[[ INPUT open ]]

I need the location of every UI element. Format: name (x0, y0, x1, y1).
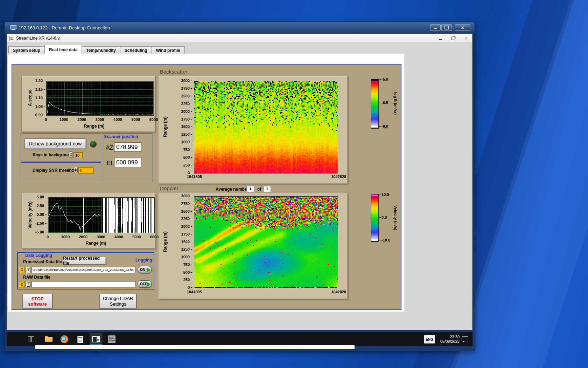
raw-path-browse-icon[interactable] (26, 281, 30, 287)
document-app-icon[interactable] (74, 333, 86, 345)
renew-background-button[interactable]: Renew background now (24, 138, 86, 149)
processed-data-file-label: Processed Data file (23, 259, 62, 264)
backscatter-x-end-label: 1042828 (292, 175, 346, 179)
velocity-x-axis-ticks: 0100020003000400050006000 (40, 235, 162, 239)
toggle-arrow-icon (147, 268, 150, 272)
taskbar-clock[interactable]: 23:30 05/08/2023 (436, 335, 460, 344)
ascope-y-axis-label: A-scope (28, 86, 32, 110)
tab-system-setup[interactable]: System setup (8, 46, 45, 54)
tab-bar: System setup Real time data Temp/humidit… (8, 45, 184, 54)
elevation-value-field[interactable]: 000.099 (114, 158, 141, 167)
average-number-label: Average number (216, 187, 248, 192)
app-close-button[interactable]: × (462, 35, 471, 41)
app-restore-button[interactable] (449, 35, 458, 41)
processed-path-field[interactable]: C:\Lidar\Data\Proc\2023\202308\20230805\… (31, 267, 136, 273)
processed-drive-selector[interactable]: C (19, 267, 25, 273)
taskbar-date: 05/08/2023 (436, 339, 460, 344)
average-total-field[interactable]: 1 (263, 186, 271, 192)
toggle-arrow-icon (147, 282, 150, 286)
language-indicator[interactable]: ENG (424, 335, 435, 343)
rays-in-background-label: Rays in background (33, 152, 73, 157)
velocity-plot (48, 197, 155, 233)
azimuth-value-field[interactable]: 078.999 (114, 142, 141, 152)
vi-file-icon (9, 36, 15, 41)
rdp-maximize-button[interactable] (441, 24, 452, 31)
scan-icon-text1: Scan (109, 337, 114, 339)
average-of-label: of (257, 187, 261, 192)
raw-data-file-label: RAW Data file (23, 275, 50, 280)
backscatter-x-start-label: 1041805 (187, 175, 202, 179)
firefox-icon[interactable] (58, 333, 71, 345)
renew-background-led (90, 141, 97, 148)
elevation-label: EL (107, 160, 114, 167)
doppler-title: Doppler (160, 185, 178, 191)
tab-scheduling[interactable]: Scheduling (120, 46, 152, 54)
processed-logging-toggle[interactable]: ON (138, 266, 152, 273)
scan-icon-text2: Sched (108, 339, 115, 342)
rdp-window-title: 192.168.0.122 - Remote Desktop Connectio… (19, 25, 110, 30)
backscatter-y-axis-label: Range (m) (163, 111, 168, 143)
stop-button-line2: software (28, 301, 47, 307)
tab-content-area: 1.201.151.101.050.99 A-scope 01000200030… (8, 54, 404, 312)
remote-taskbar: Scan Sched ENG 23:30 05/08/2023 (7, 332, 472, 346)
autohide-taskbar-strip (35, 345, 355, 349)
notification-chat-icon[interactable] (462, 336, 468, 341)
doppler-colorbar-label: Velocity (m/s) (392, 197, 398, 239)
change-lidar-settings-button[interactable]: Change LiDAR Settings (99, 294, 136, 309)
processed-path-browse-icon[interactable] (26, 267, 30, 273)
velocity-x-axis-label: Range (m) (68, 241, 124, 246)
remote-desktop-icon (10, 25, 16, 30)
doppler-colorbar-ticks: 10.00.0-10.0 (379, 193, 392, 242)
velocity-y-axis-ticks: 5.002.500.00-2.50-5.00 (33, 195, 47, 234)
raw-drive-selector[interactable]: C (19, 281, 25, 287)
raw-path-field[interactable] (31, 281, 136, 287)
start-menu-icon[interactable] (25, 333, 37, 345)
average-number-field[interactable]: 1 (246, 186, 254, 192)
rdp-close-button[interactable]: × (455, 24, 470, 31)
backscatter-colorbar-label: log B (/m/sr) (392, 82, 398, 124)
data-logging-title: Data Logging (25, 253, 52, 258)
desktop: 192.168.0.122 - Remote Desktop Connectio… (0, 0, 588, 368)
app-window-title: StreamLine XR v14-6.vi (16, 36, 61, 41)
rdp-minimize-button[interactable] (430, 24, 441, 31)
logging-label: Logging (135, 258, 152, 263)
raw-logging-state: OFF (140, 282, 147, 286)
backscatter-colorbar (371, 79, 379, 129)
ascope-y-axis-ticks: 1.201.151.101.050.99 (32, 79, 45, 117)
taskbar-time: 23:30 (436, 335, 460, 339)
velocity-y-axis-label: Velocity (m/s) (28, 198, 32, 232)
snr-threshold-label: Display SNR threshold (33, 168, 78, 173)
rdp-window: 192.168.0.122 - Remote Desktop Connectio… (4, 22, 475, 351)
doppler-x-end-label: 1042828 (292, 290, 346, 294)
app-titlebar[interactable]: StreamLine XR v14-6.vi × (7, 34, 472, 43)
file-explorer-icon[interactable] (42, 333, 55, 345)
tab-temp-humidity[interactable]: Temp/humidity (82, 46, 120, 54)
labview-front-panel: 1.201.151.101.050.99 A-scope 01000200030… (12, 64, 401, 310)
app-minimize-button[interactable] (436, 35, 445, 41)
ascope-x-axis-ticks: 0100020003000400050006000 (38, 117, 161, 122)
restart-processed-file-button[interactable]: Restart processed file (63, 257, 106, 265)
streamline-app-icon[interactable] (90, 333, 102, 345)
snr-spinner[interactable] (74, 167, 77, 173)
backscatter-y-axis-ticks: 3000275025002250200017501500125010007505… (177, 79, 192, 175)
rdp-titlebar[interactable]: 192.168.0.122 - Remote Desktop Connectio… (5, 22, 475, 34)
change-button-line2: Settings (110, 301, 126, 307)
raw-logging-toggle[interactable]: OFF (138, 280, 152, 288)
backscatter-heatmap (194, 81, 338, 173)
stop-software-button[interactable]: STOP software (22, 294, 52, 309)
backscatter-colorbar-ticks: -5.0-6.5-8.0 (379, 77, 392, 128)
app-window: StreamLine XR v14-6.vi × System setup Re… (7, 34, 472, 330)
tab-real-time-data[interactable]: Real time data (44, 45, 82, 54)
snr-value-field[interactable]: 1 (78, 168, 94, 173)
scan-scheduler-icon[interactable]: Scan Sched (105, 333, 118, 345)
rays-spinner[interactable] (69, 151, 73, 158)
ascope-plot (46, 81, 154, 116)
rays-value-field[interactable]: 10 (74, 152, 83, 158)
stop-button-line1: STOP (31, 296, 43, 301)
doppler-heatmap (194, 196, 338, 288)
doppler-y-axis-ticks: 3000275025002250200017501500125010007505… (177, 194, 192, 289)
tab-wind-profile[interactable]: Wind profile (152, 46, 185, 54)
scanner-position-title: Scanner position (104, 134, 138, 139)
ascope-x-axis-label: Range (m) (66, 124, 122, 129)
doppler-x-start-label: 1041805 (187, 290, 202, 294)
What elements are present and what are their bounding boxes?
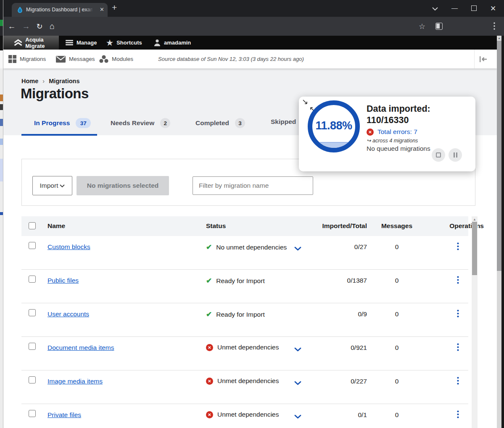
- scroll-up-icon[interactable]: ▲: [497, 37, 501, 39]
- side-panel-icon[interactable]: [435, 23, 443, 30]
- tab-skipped[interactable]: Skipped: [271, 118, 296, 126]
- messages-count: 0: [374, 277, 420, 284]
- select-all-checkbox[interactable]: [29, 222, 36, 229]
- collapse-left-icon: [479, 56, 488, 62]
- migrations-nav-item[interactable]: Migrations: [8, 50, 46, 68]
- tab-search-chevron-icon[interactable]: [432, 7, 438, 11]
- table-row: User accounts✔Ready for Import0/90: [21, 303, 468, 337]
- tab-label: Skipped: [271, 118, 296, 126]
- status-text: No unmet dependencies: [216, 244, 287, 251]
- migration-name-link[interactable]: Private files: [47, 411, 81, 419]
- row-operations-kebab[interactable]: [457, 377, 459, 386]
- status-cell: ✔Ready for Import: [206, 276, 265, 285]
- table-row: Custom blocks✔No unmet dependencies0/270: [21, 236, 468, 270]
- tab-needs-review[interactable]: Needs Review 2: [111, 118, 170, 128]
- across-migrations-note: ↪ across 4 migrations: [367, 137, 418, 144]
- total-errors-link[interactable]: Total errors: 7: [377, 128, 417, 136]
- row-operations-kebab[interactable]: [457, 343, 459, 353]
- breadcrumb-home-link[interactable]: Home: [21, 78, 38, 84]
- row-operations-kebab[interactable]: [457, 310, 459, 319]
- data-imported-value: 110/16330: [367, 115, 409, 126]
- gauge-fill: [312, 142, 355, 148]
- reload-icon[interactable]: ↻: [33, 17, 46, 36]
- username-label: amadamin: [164, 39, 191, 46]
- imported-total-value: 0/27: [307, 243, 367, 251]
- import-dropdown-button[interactable]: Import: [32, 176, 72, 195]
- user-icon: [154, 39, 161, 46]
- admin-user-item[interactable]: amadamin: [154, 36, 191, 50]
- status-expand-chevron[interactable]: [294, 379, 301, 387]
- status-cell: ✕Unmet dependencies: [206, 411, 279, 418]
- tab-label: Needs Review: [111, 119, 154, 127]
- queue-status-note: No queued migrations: [367, 145, 430, 152]
- tab-title: Migrations Dashboard | example: [26, 7, 92, 13]
- migration-name-link[interactable]: Image media items: [47, 378, 103, 385]
- browser-toolbar: ← → ↻ ⌂ d9ama-ddevblog.ddev.site/acquia-…: [0, 17, 504, 36]
- table-row: Image media items✕Unmet dependencies0/22…: [21, 370, 468, 404]
- home-icon[interactable]: ⌂: [45, 17, 59, 36]
- status-expand-chevron[interactable]: [294, 346, 301, 353]
- row-operations-kebab[interactable]: [457, 242, 459, 252]
- table-row: Private files✕Unmet dependencies0/10: [21, 404, 468, 428]
- acquia-migrate-brand[interactable]: Acquia Migrate: [3, 36, 59, 50]
- tab-count-badge: 3: [235, 118, 245, 128]
- screen: Migrations Dashboard | example ✕ + — ✕ ←…: [0, 0, 504, 428]
- column-header-status: Status: [206, 222, 226, 230]
- status-ok-icon: ✔: [206, 310, 212, 319]
- window-close-button[interactable]: ✕: [490, 4, 496, 13]
- row-checkbox[interactable]: [29, 276, 36, 283]
- row-checkbox[interactable]: [29, 343, 36, 350]
- browser-page-scrollbar[interactable]: ▲: [497, 36, 501, 428]
- window-minimize-button[interactable]: —: [451, 4, 458, 11]
- row-checkbox[interactable]: [29, 309, 36, 316]
- data-imported-label: Data imported:: [367, 104, 430, 114]
- import-progress-card: 11.88% Data imported: 110/16330 ✕ Total …: [299, 97, 475, 171]
- new-tab-button[interactable]: +: [112, 3, 117, 13]
- migration-name-link[interactable]: Public files: [47, 277, 79, 284]
- bookmark-star-icon[interactable]: ☆: [419, 22, 425, 31]
- table-scrollbar-thumb[interactable]: [472, 222, 477, 275]
- modules-nav-item[interactable]: Modules: [99, 50, 133, 68]
- admin-shortcuts-item[interactable]: ★ Shortcuts: [106, 36, 142, 50]
- tab-completed[interactable]: Completed 3: [195, 118, 245, 128]
- admin-manage-item[interactable]: Manage: [66, 36, 97, 50]
- migration-name-link[interactable]: User accounts: [47, 310, 89, 318]
- migration-name-link[interactable]: Document media items: [47, 344, 114, 352]
- status-expand-chevron[interactable]: [294, 245, 301, 252]
- status-ok-icon: ✔: [206, 276, 212, 285]
- row-operations-kebab[interactable]: [457, 410, 459, 420]
- status-expand-chevron[interactable]: [294, 413, 301, 420]
- browser-tab[interactable]: Migrations Dashboard | example ✕: [12, 3, 108, 17]
- imported-total-value: 0/1387: [307, 277, 367, 284]
- stop-import-button[interactable]: [432, 148, 445, 162]
- row-operations-kebab[interactable]: [457, 276, 459, 286]
- pause-import-button[interactable]: [449, 148, 462, 162]
- status-cell: ✕Unmet dependencies: [206, 377, 279, 385]
- window-maximize-button[interactable]: [471, 5, 477, 11]
- messages-nav-item[interactable]: Messages: [56, 50, 95, 68]
- scroll-up-icon[interactable]: ▲: [472, 218, 478, 221]
- migration-name-link[interactable]: Custom blocks: [47, 243, 90, 251]
- row-checkbox[interactable]: [29, 242, 36, 249]
- tab-title-fade: [85, 3, 96, 17]
- status-ok-icon: ✔: [206, 243, 212, 252]
- tab-close-icon[interactable]: ✕: [100, 6, 104, 13]
- pause-icon: [454, 152, 457, 158]
- back-icon[interactable]: ←: [5, 17, 18, 36]
- row-checkbox[interactable]: [29, 376, 36, 383]
- row-checkbox[interactable]: [29, 410, 36, 417]
- tab-in-progress[interactable]: In Progress 37: [34, 118, 91, 128]
- browser-menu-kebab-icon[interactable]: [493, 22, 495, 30]
- page-scrollbar-thumb[interactable]: [497, 41, 501, 271]
- breadcrumb: Home›Migrations: [21, 78, 79, 84]
- status-text: Unmet dependencies: [217, 411, 279, 418]
- secondary-toolbar: Migrations Messages Modules Source datab…: [3, 50, 497, 68]
- collapse-toolbar-button[interactable]: [474, 50, 492, 68]
- migration-filter-input[interactable]: [193, 176, 313, 195]
- imported-total-value: 0/227: [307, 378, 367, 385]
- table-scrollbar[interactable]: ▲: [472, 216, 478, 428]
- shortcuts-star-icon: ★: [106, 38, 113, 47]
- forward-icon[interactable]: →: [19, 17, 33, 36]
- acquia-logo-icon: [13, 39, 23, 47]
- modules-icon: [99, 55, 108, 63]
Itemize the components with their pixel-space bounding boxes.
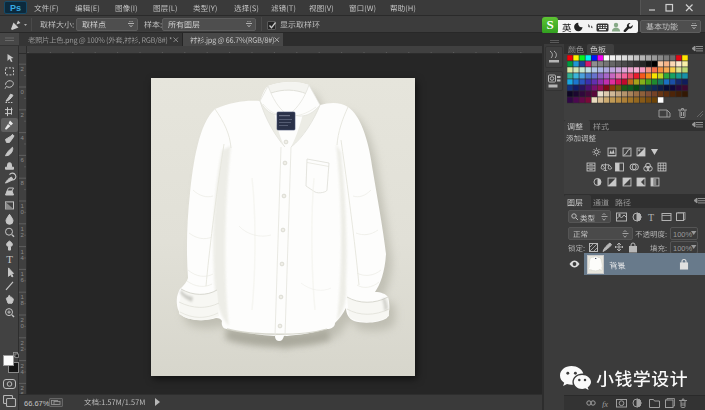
svg-text:2: 2 bbox=[21, 232, 25, 238]
svg-text:8: 8 bbox=[21, 300, 25, 306]
svg-text:fx: fx bbox=[602, 399, 608, 409]
svg-text:6: 6 bbox=[21, 157, 25, 163]
svg-text:6: 6 bbox=[21, 277, 25, 283]
svg-text:2: 2 bbox=[21, 112, 25, 118]
svg-text:2: 2 bbox=[21, 346, 25, 352]
svg-text:0: 0 bbox=[21, 209, 25, 215]
svg-text:0: 0 bbox=[21, 323, 25, 329]
svg-text:2: 2 bbox=[21, 66, 25, 72]
svg-text:T: T bbox=[6, 253, 13, 265]
svg-text:8: 8 bbox=[21, 180, 25, 186]
svg-text:T: T bbox=[648, 212, 654, 222]
svg-text:4: 4 bbox=[21, 255, 25, 261]
svg-text:0: 0 bbox=[21, 89, 25, 95]
svg-text:4: 4 bbox=[21, 369, 25, 375]
svg-text:4: 4 bbox=[21, 135, 25, 141]
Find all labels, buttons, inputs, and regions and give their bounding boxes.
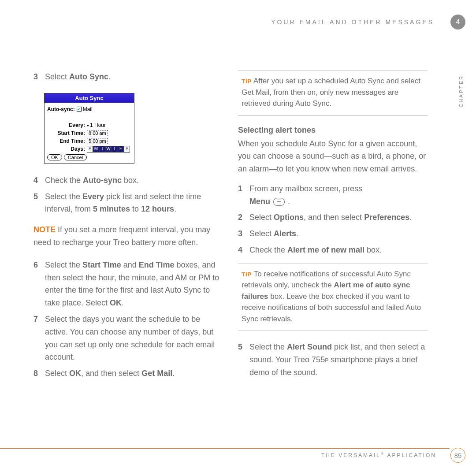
palm-label: End Time: (47, 138, 85, 144)
palm-body: Auto-sync: ✔ Mail Every: 1 Hour Start Ti… (45, 103, 134, 163)
footer-title: THE VERSAMAIL® APPLICATION (321, 452, 436, 458)
day-toggle[interactable]: T (99, 146, 105, 152)
step-number: 8 (33, 367, 45, 380)
step-8: 8 Select OK, and then select Get Mail. (33, 367, 223, 380)
step-text: Select the Alert Sound pick list, and th… (249, 341, 428, 379)
footer-rule (0, 448, 450, 449)
step-number: 4 (33, 174, 45, 187)
page-number: 85 (450, 448, 465, 463)
rstep-4: 4 Check the Alert me of new mail box. (238, 244, 428, 257)
note-paragraph: NOTE If you set a more frequent interval… (33, 223, 223, 249)
bold-text: End Time (139, 260, 175, 269)
tip-label: TIP (242, 271, 252, 278)
rstep-5: 5 Select the Alert Sound pick list, and … (238, 341, 428, 379)
chapter-number-badge: 4 (450, 15, 465, 30)
palm-days-row: Days: S M T W T F S (47, 146, 131, 152)
page-body: 3 Select Auto Sync. Auto Sync Auto-sync:… (33, 71, 430, 383)
palm-end-row: End Time: 5:00 pm (47, 138, 131, 144)
palm-value: Mail (83, 106, 93, 112)
tip-text: After you set up a scheduled Auto Sync a… (242, 77, 420, 108)
bold-text: Auto Sync (69, 72, 108, 81)
bold-text: Alerts (274, 229, 296, 238)
palm-label: Every: (47, 122, 85, 128)
text: Check the (249, 245, 287, 254)
text: , and then select (81, 369, 141, 378)
bold-text: 12 hours (141, 205, 174, 213)
day-toggle[interactable]: M (93, 146, 99, 152)
text: Select the (45, 192, 82, 201)
step-text: Select the days you want the schedule to… (45, 313, 223, 364)
bold-text: OK (110, 298, 122, 307)
left-column: 3 Select Auto Sync. Auto Sync Auto-sync:… (33, 71, 223, 383)
bold-text: Start Time (82, 260, 121, 269)
step-6: 6 Select the Start Time and End Time box… (33, 259, 223, 309)
text: . (122, 298, 124, 307)
bold-text: Alert Sound (287, 342, 332, 351)
text: . (108, 72, 111, 81)
step-number: 2 (238, 211, 249, 224)
time-field[interactable]: 5:00 pm (87, 138, 108, 144)
step-text: Select Alerts. (249, 227, 428, 240)
palm-autosync-row: Auto-sync: ✔ Mail (47, 106, 131, 112)
ok-button[interactable]: OK (47, 154, 62, 160)
text: Select (249, 229, 274, 238)
bold-text: Options (274, 213, 304, 222)
text: . (172, 369, 175, 378)
dropdown-icon[interactable] (87, 122, 90, 128)
tip-box: TIP After you set up a scheduled Auto Sy… (238, 71, 428, 116)
text: Select (249, 213, 274, 222)
note-label: NOTE (33, 225, 56, 234)
step-text: Select the Start Time and End Time boxes… (45, 259, 223, 309)
day-toggle[interactable]: T (112, 146, 118, 152)
smallcaps-text: P (325, 357, 328, 364)
text: box. (364, 245, 382, 254)
text: Check the (45, 176, 83, 185)
cancel-button[interactable]: Cancel (64, 154, 87, 160)
time-field[interactable]: 8:00 am (87, 130, 108, 136)
footer-app2: APPLICATION (385, 452, 436, 458)
text: From any mailbox screen, press (249, 184, 362, 193)
text: Select (45, 369, 69, 378)
text: and (121, 260, 139, 269)
bold-text: Every (82, 192, 104, 201)
palm-buttons: OK Cancel (47, 154, 131, 160)
step-number: 7 (33, 313, 45, 364)
step-number: 1 (238, 182, 249, 208)
step-text: Select Options, and then select Preferen… (249, 211, 428, 224)
section-title: Selecting alert tones (238, 126, 428, 135)
day-toggle[interactable]: S (87, 146, 93, 152)
day-selector[interactable]: S M T W T F S (87, 146, 130, 152)
step-text: Select Auto Sync. (45, 71, 223, 83)
day-toggle[interactable]: W (105, 146, 112, 152)
checkbox-icon[interactable]: ✔ (77, 107, 82, 112)
bold-text: Preferences (364, 213, 409, 222)
bold-text: Get Mail (141, 369, 172, 378)
text: to (130, 205, 141, 213)
tip-label: TIP (242, 78, 252, 85)
day-toggle[interactable]: F (118, 146, 124, 152)
text: . (296, 229, 298, 238)
palm-label: Days: (47, 146, 85, 152)
step-number: 3 (238, 227, 249, 240)
palm-title-bar: Auto Sync (45, 93, 134, 103)
step-7: 7 Select the days you want the schedule … (33, 313, 223, 364)
tip-text: box. Leave the box checked if you want t… (242, 292, 421, 323)
text: Select the (249, 342, 287, 351)
step-number: 5 (33, 190, 45, 216)
palm-value: 1 Hour (90, 122, 106, 128)
bold-text: OK (69, 369, 81, 378)
step-text: From any mailbox screen, press Menu ☰ . (249, 182, 428, 208)
step-text: Select OK, and then select Get Mail. (45, 367, 223, 380)
text: . (288, 197, 290, 206)
palm-start-row: Start Time: 8:00 am (47, 130, 131, 136)
step-text: Check the Alert me of new mail box. (249, 244, 428, 257)
day-toggle[interactable]: S (124, 146, 130, 152)
text: box. (122, 176, 139, 185)
chapter-label: CHAPTER (458, 75, 464, 108)
step-text: Check the Auto-sync box. (45, 174, 223, 187)
step-number: 6 (33, 259, 45, 309)
right-column: TIP After you set up a scheduled Auto Sy… (238, 71, 428, 383)
rstep-3: 3 Select Alerts. (238, 227, 428, 240)
text: , and then select (304, 213, 364, 222)
menu-key-icon: ☰ (273, 198, 285, 206)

[[ INPUT closed ]]

REQUIRED WORK -> Look for the word "Alerts" in every line of the listing and copy the lines that have it.

COMPLETED TASK ->
bold-text: Alerts (274, 229, 296, 238)
step-text: Select Alerts. (249, 227, 428, 240)
rstep-3: 3 Select Alerts. (238, 227, 428, 240)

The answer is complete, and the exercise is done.